But, the person I recommend is YOU....
The information is there for the taking, and if you have the time to spend for someone to "teach" you, you certainly have the time to "learn"...


Quote:
Originally Posted by Alecadi View Post
I'm in the Miami region, based at DKM until June and will move to marathon in June
We intend to cruise the Bahamas next winter.
I have an SSB Icom 710 and a Practor modem recently installed
I have used it to listen to some channel so far but nothing more
I'll be glad to have somebody guiding me and teaching me how to use the SSB and modem.
Can you recommend somebody?
Thanks
Alec


I can certainly get you started here.....and you can use the links I provide for more info....and ask further questions here (or on other sites / e-mail / etc.) as needed....

I do hope this helps....


Alec,
You asked for help, and I'll offer some here, but be advised that there is NO way that anyone can write here all that may be necessary.....

And, not knowing exactly what your level of expertise is, regarding HF
communications, makes exact recommendations difficult.....
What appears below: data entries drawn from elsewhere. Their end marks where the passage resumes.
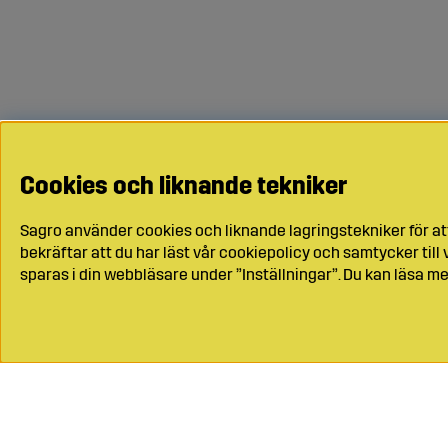
Cookies och liknande tekniker
Sagro använder cookies och liknande lagringstekniker för at
bekräftar att du har läst vår cookiepolicy och samtycker til
sparas i din webbläsare under ”Inställningar”. Du kan läsa me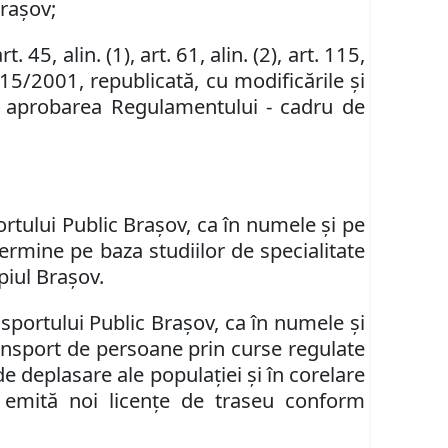
Braşov;
rt. 45, alin. (1), art. 61, alin. (2), art. 115,
215/2001, republicată, cu modificările şi
tru aprobarea Regulamentului - cadru de
tului Public Braşov, ca în numele şi pe
ermine pe baza studiilor de specialitate
ipiul Braşov.
portului Public Brașov, ca în numele şi
ansport de persoane prin curse regulate
 de deplasare ale populaţiei şi în corelare
ă emită noi licenţe de traseu conform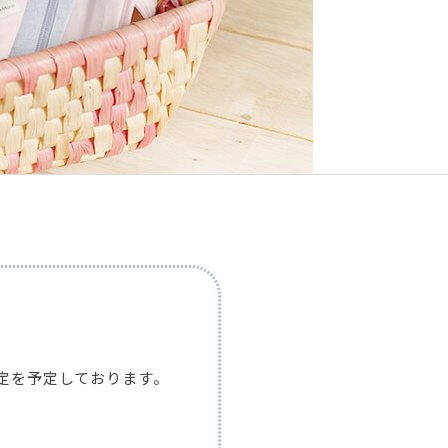
改定を予定しております。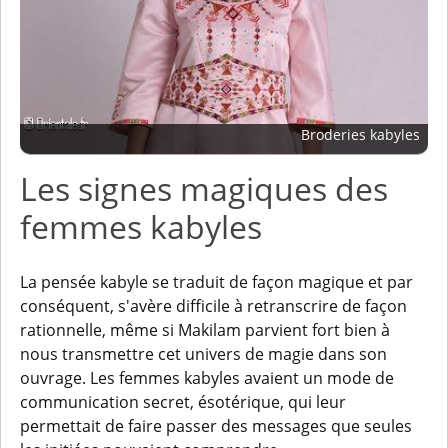
Broderies kabyles
Les signes magiques des
femmes kabyles
La pensée kabyle se traduit de façon magique et par
conséquent, s'avère difficile à retranscrire de façon
rationnelle, même si Makilam parvient fort bien à
nous transmettre cet univers de magie dans son
ouvrage. Les femmes kabyles avaient un mode de
communication secret, ésotérique, qui leur
permettait de faire passer des messages que seules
But, here are a few general thoughts:


First off, please look into getting your ham license......
You'll find the knowledge gained in the process to be invaluable, even if you don't turn into a radio nut like myself...
http://www.arrl.org/
http://www.arrl.org/licensing-education-training




1) Before you start, you must understand how much RFI / Noise (Radio Frequency Interference / Radio Noise) there is in our modern environment these days.....(both on-board our boats and on-shore)
This makes it especially difficult to use HF-SSB radios when you're in (or near) a marina!!!!
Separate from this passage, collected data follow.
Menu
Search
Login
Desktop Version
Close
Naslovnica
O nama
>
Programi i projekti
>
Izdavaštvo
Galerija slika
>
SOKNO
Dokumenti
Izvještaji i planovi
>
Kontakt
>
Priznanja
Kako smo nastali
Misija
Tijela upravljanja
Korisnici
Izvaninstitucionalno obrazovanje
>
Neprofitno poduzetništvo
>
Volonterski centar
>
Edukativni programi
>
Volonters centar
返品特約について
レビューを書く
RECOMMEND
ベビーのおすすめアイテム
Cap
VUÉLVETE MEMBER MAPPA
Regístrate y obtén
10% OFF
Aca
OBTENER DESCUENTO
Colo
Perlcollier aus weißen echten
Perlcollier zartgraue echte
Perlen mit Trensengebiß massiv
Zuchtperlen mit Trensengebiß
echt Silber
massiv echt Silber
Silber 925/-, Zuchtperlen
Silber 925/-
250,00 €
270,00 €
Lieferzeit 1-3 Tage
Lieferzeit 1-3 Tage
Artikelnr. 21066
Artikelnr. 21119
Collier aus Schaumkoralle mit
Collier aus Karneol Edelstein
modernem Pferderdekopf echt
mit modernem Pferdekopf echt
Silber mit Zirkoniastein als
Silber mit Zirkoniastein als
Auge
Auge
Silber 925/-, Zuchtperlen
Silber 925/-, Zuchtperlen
The amount of RFI can be so bad that you'll not be able to hear anything but the strongest signals....
The plethora of inverters, battery chargers, cell-phone-chargers, refrigeration units, computers, plasma screen tv's, stereos/sound systems, digital clocks/voltmeters/etc, touch-lights, photo-sensor lights, digital security cameras, intercoms, bilge pumps, air cond, fans, vacuums, radars, other radios, scanners, bugler alarms, welders, drills, saws, misc machinery, etc. etc. all contribute to what can be high received RFI, thereby keeping you from hearing all but the strongest signals....even regular old power lines and street lights, etc....
SO, if you are new to HF communications you really need to get away from the marinas (and stay 1/2 to 1 mile, or more, away from densely populated and/or industrial areas), when trying to do some serious operating.....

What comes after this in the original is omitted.